Falando em hipocalcemia, é sabido que uma adequada suplementação mineral durante o período seco é essencial. De fato, o excesso de cálcio, ao limitar a atividade do hormônio PTH, aumenta o risco de hipocalcemia (Figura 2). Mais do que o teor de Ca na dieta, o fósforo (P) também deve ser monitorado. Dodin (2020) relatou maior prevalência de hipocalcemia com dietas ricas em P. O mecanismo associado a esta observação não é tão claro, mas o P pode inibir a atividade da α1-hidroxilase envolvida na síntese de calcitriol ou afetar a sensibilidade dos receptores de PTH. Adicionalmente, hipomagnesemia (que é a falta de magnésio (Mg)), também afeta a mobilização de Ca, diminuindo a síntese de PTH e a sensibilidade de seus receptores.
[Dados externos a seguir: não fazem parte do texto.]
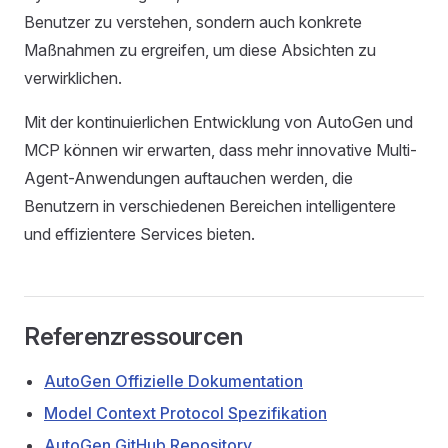
Benutzer zu verstehen, sondern auch konkrete
Maßnahmen zu ergreifen, um diese Absichten zu
verwirklichen.
Mit der kontinuierlichen Entwicklung von AutoGen und
MCP können wir erwarten, dass mehr innovative Multi-
Agent-Anwendungen auftauchen werden, die
Benutzern in verschiedenen Bereichen intelligentere
und effizientere Services bieten.
Referenzressourcen
AutoGen Offizielle Dokumentation
Model Context Protocol Spezifikation
AutoGen GitHub Repository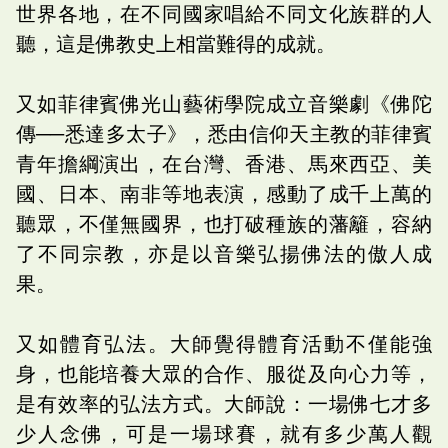
世界各地，在不同國家唱給不同文化族群的人
聽，這是佛教史上相當難得的成就。
又如菲律賓佛光山藝術學院成立音樂劇《佛陀
傳──悉達多太子》，悉由信仰天主教的菲律賓
青年擔綱演出，在台灣、香港、馬來西亞、美
國、日本、南非等地表演，感動了成千上萬的
聽眾，不僅無國界，也打破種族的藩籬，容納
了不同宗教，亦是以音樂弘揚佛法的傲人成
果。
又如體育弘法。大師覺得體育活動不僅能強
身，也能培養大眾的合作、服從及向心力等，
是有效率的弘法方式。大師說：一場佛七才多
少人念佛，可是一場球賽，就有多少萬人觀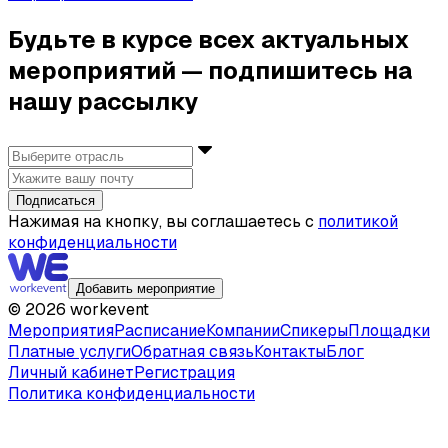
Будьте в курсе всех актуальных
мероприятий — подпишитесь на
нашу рассылку
Подписаться
Нажимая на кнопку, вы соглашаетесь с
политикой
конфиденциальности
Добавить мероприятие
©
2026
workevent
Мероприятия
Расписание
Компании
Спикеры
Площадки
Платные услуги
Обратная связь
Контакты
Блог
Личный кабинет
Регистрация
Политика конфиденциальности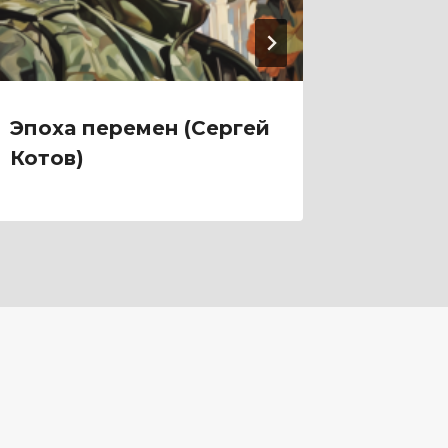
Эпоха перемен (Сергей
Шесто
Котов)
Котов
Por último, mas não menos importante, a alcalose metabólica, induzida por uma alta diferença cátion-ânion na dieta (DCAD), aumenta o risco de hipocalcemia ao diminuir a sensibilidade do PTH nos tecidos.

Figura 2: Evolução do risco de hipocalcemia com o conteúdo de Ca da dieta (adaptado de Dodin, 2020).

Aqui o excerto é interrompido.